→ Requirement
Nothing but the pictures should be dropped when the records are transcribed word for word.

→ Input for this task
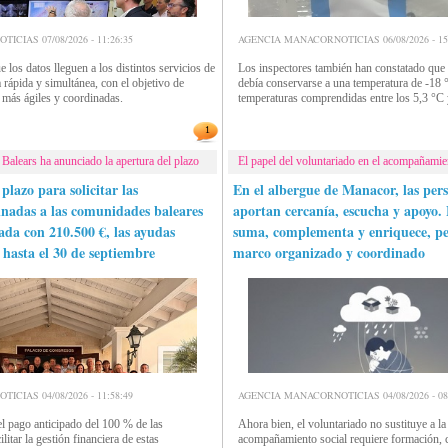
CIAS 07/08/2026 - 11:26:35
AGENCIA MANACORNOTICIAS 06/08/2026 - 15:
e los datos lleguen a los distintos servicios de
Los inspectores también han constatado que 
rápida y simultánea, con el objetivo de
debía conservarse a una temperatura de -18 
s más ágiles y coordinadas.
temperaturas comprendidas entre los 5,3 °C 
1
 Balears ha anunciado la apertura del plazo
El papel del voluntariado en el acompañamien
plazo para solicitar las
En el albergue de Manacor, las pers
inadas a las comunidades baleares
aportan cercanía, escucha y apoyo. 
tada con 210.500 €, las ayudas
suma, complementa y enriquece, pe
 hasta el 30 de septiembre
marco organizado y coordinado
CIAS 04/08/2026 - 11:58:49
AGENCIA MANACORNOTICIAS 04/08/2026 - 08:
el pago anticipado del 100 % de las
Ahora bien, el voluntariado no sustituye a la 
litar la gestión financiera de estas
acompañamiento social requiere formación, 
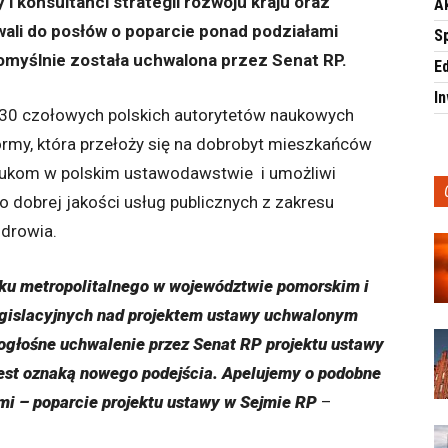
i konsultanci strategii rozwoju kraju oraz
A
wali do posłów o poparcie ponad podziałami
S
nomyślnie została uchwalona przez Senat RP.
E
I
 30 czołowych polskich autorytetów naukowych
rmy, która przełoży się na dobrobyt mieszkańców
t lukom w polskim ustawodawstwie i umożliwi
dobrej jakości usług publicznych z zakresu
 zdrowia.
ku metropolitalnego w województwie pomorskim i
legislacyjnych nad projektem ustawy uchwalonym
ogłośne uchwalenie przez Senat RP projektu ustawy
est oznaką nowego podejścia. Apelujemy o podobne
mi – poparcie projektu ustawy w Sejmie RP
–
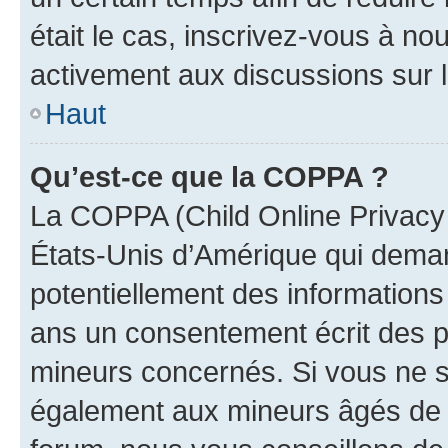
était le cas, inscrivez-vous à no
activement aux discussions sur 
Haut
Qu’est-ce que la COPPA ?
La COPPA (Child Online Privacy a
États-Unis d’Amérique qui demand
potentiellement des information
ans un consentement écrit des p
mineurs concernés. Si vous ne sa
également aux mineurs âgés de m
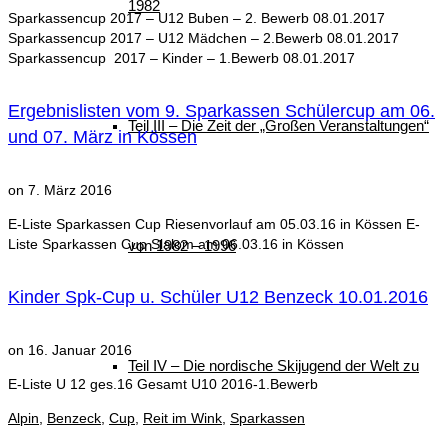
1982
Sparkassencup 2017 – U12 Buben – 2. Bewerb 08.01.2017
Sparkassencup 2017 – U12 Mädchen – 2.Bewerb 08.01.2017
Sparkassencup 2017 – Kinder – 1.Bewerb 08.01.2017
Ergebnislisten vom 9. Sparkassen Schülercup am 06.
Teil III – Die Zeit der „Großen Veranstaltungen“
und 07. März in Kössen
on
7. März 2016
E-Liste Sparkassen Cup Riesenvorlauf am 05.03.16 in Kössen E-
Liste Sparkassen Cup Slalom am 06.03.16 in Kössen
von 1982 – 1996
Kinder Spk-Cup u. Schüler U12 Benzeck 10.01.2016
on
16. Januar 2016
Teil IV – Die nordische Skijugend der Welt zu
E-Liste U 12 ges.16 Gesamt U10 2016-1.Bewerb
Alpin
,
Benzeck
,
Cup
,
Reit im Wink
,
Sparkassen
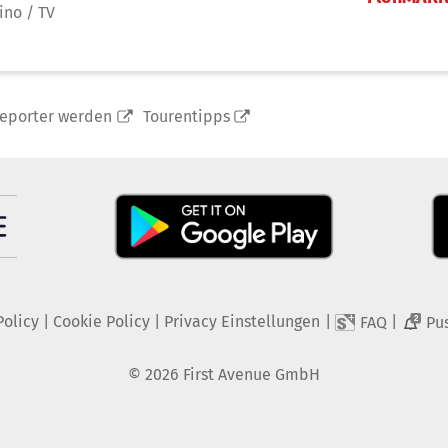
ino / TV
reporter werden
Tourentipps
Policy
|
Cookie Policy
|
Privacy Einstellungen
|
|
FAQ
Pu
2
©
2026
First Avenue GmbH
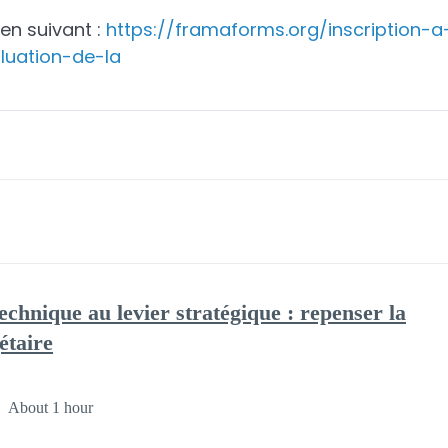
ien suivant :
https://framaforms.org/inscription-
luation-de-la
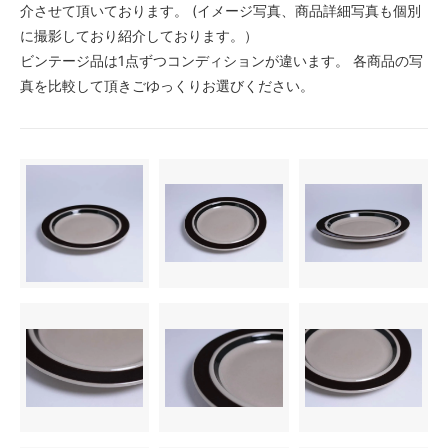
介させて頂いております。 (イメージ写真、商品詳細写真も個別
に撮影しており紹介しております。）
ビンテージ品は1点ずつコンディションが違います。 各商品の写
真を比較して頂きごゆっくりお選びください。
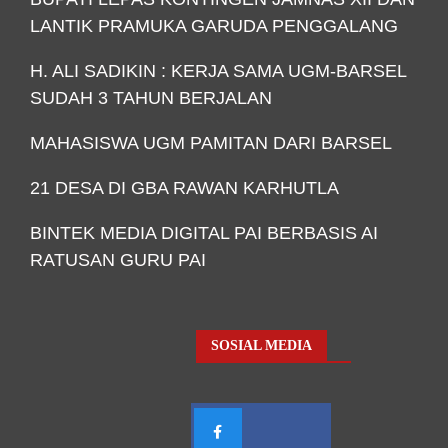
LANTIK PRAMUKA GARUDA PENGGALANG
H. ALI SADIKIN : KERJA SAMA UGM-BARSEL
SUDAH 3 TAHUN BERJALAN
MAHASISWA UGM PAMITAN DARI BARSEL
21 DESA DI GBA RAWAN KARHUTLA
BINTEK MEDIA DIGITAL PAI BERBASIS AI
RATUSAN GURU PAI
SOSIAL MEDIA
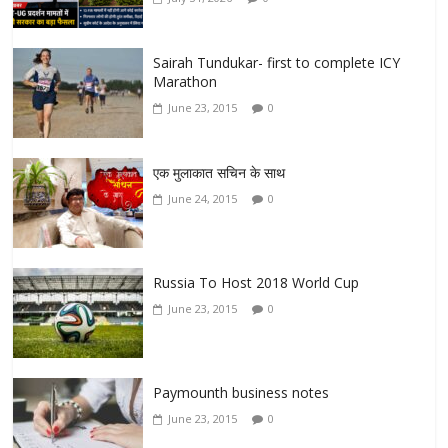
Sairah Tundukar- first to complete ICY
Marathon
June 23, 2015
0
एक मुलाकात सचिन के साथ
June 24, 2015
0
Russia To Host 2018 World Cup
June 23, 2015
0
Paymounth business notes
June 23, 2015
0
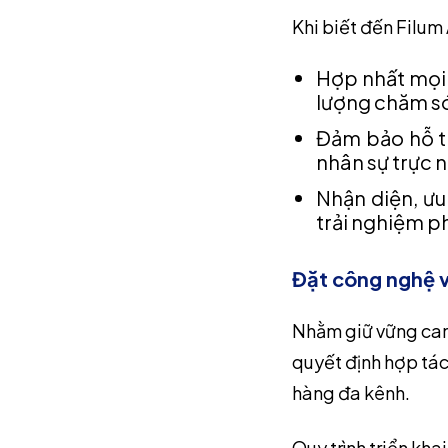
Khi biết đến Filum
Hợp nhất mọi 
lượng chăm s
Đảm bảo hỗ tr
nhân sự trực n
Nhận diện, ưu
trải nghiệm p
Đặt công nghệ 
Nhằm giữ vững cam
quyết định hợp tác
hàng đa kênh.
Quy trình triển khai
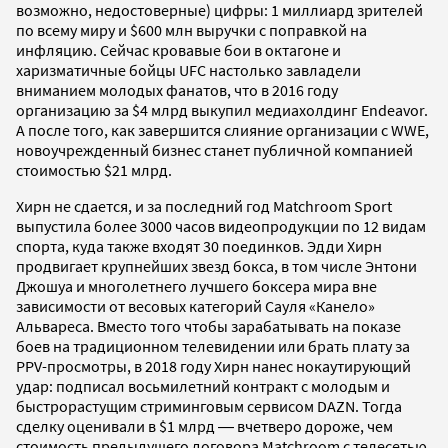
возможно, недостоверные) цифры: 1 миллиард зрителей
по всему миру и $600 млн выручки с поправкой на
инфляцию. Сейчас кровавые бои в октагоне и
харизматичные бойцы UFC настолько завладели
вниманием молодых фанатов, что в 2016 году
организацию за $4 млрд выкупил медиахолдинг Endeavor.
А после того, как завершится слияние организации с WWE,
новоучрежденный бизнес станет публичной компанией
стоимостью $21 млрд.
Хирн не сдается, и за последний год Matchroom Sport
выпустила более 3000 часов видеопродукции по 12 видам
спорта, куда также входят 30 поединков. Эдди Хирн
продвигает крупнейших звезд бокса, в том числе Энтони
Джошуа и многолетнего лучшего боксера мира вне
зависимости от весовых категорий Сауля «Канело»
Альвареса. Вместо того чтобы зарабатывать на показе
боев на традиционном телевидении или брать плату за
PPV-просмотры, в 2018 году Хирн нанес нокаутирующий
удар: подписал восьмилетний контракт с молодым и
быстрорастущим стриминговым сервисом DAZN. Тогда
сделку оценивали в $1 млрд ― вчетверо дороже, чем
стоимость предыдущего договора Matchroom с телесетью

→ Solution to the exercise
CIAS 07/08/2026 - 11:26:35
AGENCIA MANACORNOTICIAS 06/08/2026 - 15:
e los datos lleguen a los distintos servicios de
Los inspectores también han constatado que 
rápida y simultánea, con el objetivo de
debía conservarse a una temperatura de -18 
s más ágiles y coordinadas.
temperaturas comprendidas entre los 5,3 °C 
1
 Balears ha anunciado la apertura del plazo
El papel del voluntariado en el acompañamien
plazo para solicitar las
En el albergue de Manacor, las pers
inadas a las comunidades baleares
aportan cercanía, escucha y apoyo. 
tada con 210.500 €, las ayudas
suma, complementa y enriquece, pe
 hasta el 30 de septiembre
marco organizado y coordinado
CIAS 04/08/2026 - 11:58:49
AGENCIA MANACORNOTICIAS 04/08/2026 - 08:
el pago anticipado del 100 % de las
Ahora bien, el voluntariado no sustituye a la 
litar la gestión financiera de estas
acompañamiento social requiere formación, 
i konsultanci strategii rozwoju kraju oraz
A
wali do posłów o poparcie ponad podziałami
S
nomyślnie została uchwalona przez Senat RP.
E
I
 30 czołowych polskich autorytetów naukowych
rmy, która przełoży się na dobrobyt mieszkańców
t lukom w polskim ustawodawstwie i umożliwi
dobrej jakości usług publicznych z zakresu
 zdrowia.
ku metropolitalnego w województwie pomorskim i
legislacyjnych nad projektem ustawy uchwalonym
ogłośne uchwalenie przez Senat RP projektu ustawy
est oznaką nowego podejścia. Apelujemy o podobne
mi – poparcie projektu ustawy w Sejmie RP
–
était le cas, inscrivez-vous à no
activement aux discussions sur 
Haut
Qu’est-ce que la COPPA ?
La COPPA (Child Online Privacy a
États-Unis d’Amérique qui demand
potentiellement des information
ans un consentement écrit des p
mineurs concernés. Si vous ne sa
également aux mineurs âgés de m
1982
Sparkassencup 2017 – U12 Buben – 2. Bewerb 08.01.2017
Sparkassencup 2017 – U12 Mädchen – 2.Bewerb 08.01.2017
Sparkassencup 2017 – Kinder – 1.Bewerb 08.01.2017
Ergebnislisten vom 9. Sparkassen Schülercup am 06.
Teil III – Die Zeit der „Großen Veranstaltungen“
und 07. März in Kössen
on
7. März 2016
E-Liste Sparkassen Cup Riesenvorlauf am 05.03.16 in Kössen E-
Liste Sparkassen Cup Slalom am 06.03.16 in Kössen
von 1982 – 1996
Kinder Spk-Cup u. Schüler U12 Benzeck 10.01.2016
on
16. Januar 2016
Teil IV – Die nordische Skijugend der Welt zu
E-Liste U 12 ges.16 Gesamt U10 2016-1.Bewerb
Alpin
,
Benzeck
,
Cup
,
Reit im Wink
,
Sparkassen
ino / TV
reporter werden
Tourentipps
Policy
|
Cookie Policy
|
Privacy Einstellungen
|
|
FAQ
Pu
2
©
2026
First Avenue GmbH
ien suivant :
https://framaforms.org/inscription-
luation-de-la
介させて頂いております。 (イメージ写真、商品詳細写真も個別
に撮影しており紹介しております。）
ビンテージ品は1点ずつコンディションが違います。 各商品の写
真を比較して頂きごゆっくりお選びください。
LANTIK PRAMUKA GARUDA PENGGALANG
H. ALI SADIKIN : KERJA SAMA UGM-BARSEL
SUDAH 3 TAHUN BERJALAN
MAHASISWA UGM PAMITAN DARI BARSEL
21 DESA DI GBA RAWAN KARHUTLA
BINTEK MEDIA DIGITAL PAI BERBASIS AI
RATUSAN GURU PAI
SOSIAL MEDIA
Sairah Tundukar- first to complete ICY
Marathon
June 23, 2015
0
एक मुलाकात सचिन के साथ
June 24, 2015
0
Russia To Host 2018 World Cup
June 23, 2015
0
Paymounth business notes
June 23, 2015
0
Khi biết đến Filum
Hợp nhất mọi 
lượng chăm s
Đảm bảo hỗ tr
nhân sự trực n
Nhận diện, ưu
trải nghiệm p
Đặt công nghệ 
Nhằm giữ vững cam
quyết định hợp tác
hàng đa kênh.
Quy trình triển khai
возможно, недостоверные) цифры: 1 миллиард зрителей
по всему миру и $600 млн выручки с поправкой на
инфляцию. Сейчас кровавые бои в октагоне и
харизматичные бойцы UFC настолько завладели
вниманием молодых фанатов, что в 2016 году
организацию за $4 млрд выкупил медиахолдинг Endeavor.
А после того, как завершится слияние организации с WWE,
новоучрежденный бизнес станет публичной компанией
стоимостью $21 млрд.
Хирн не сдается, и за последний год Matchroom Sport
выпустила более 3000 часов видеопродукции по 12 видам
спорта, куда также входят 30 поединков. Эдди Хирн
продвигает крупнейших звезд бокса, в том числе Энтони
Джошуа и многолетнего лучшего боксера мира вне
зависимости от весовых категорий Сауля «Канело»
Альвареса. Вместо того чтобы зарабатывать на показе
боев на традиционном телевидении или брать плату за
PPV-просмотры, в 2018 году Хирн нанес нокаутирующий
удар: подписал восьмилетний контракт с молодым и
быстрорастущим стриминговым сервисом DAZN. Тогда
сделку оценивали в $1 млрд ― вчетверо дороже, чем
стоимость предыдущего договора Matchroom с телесетью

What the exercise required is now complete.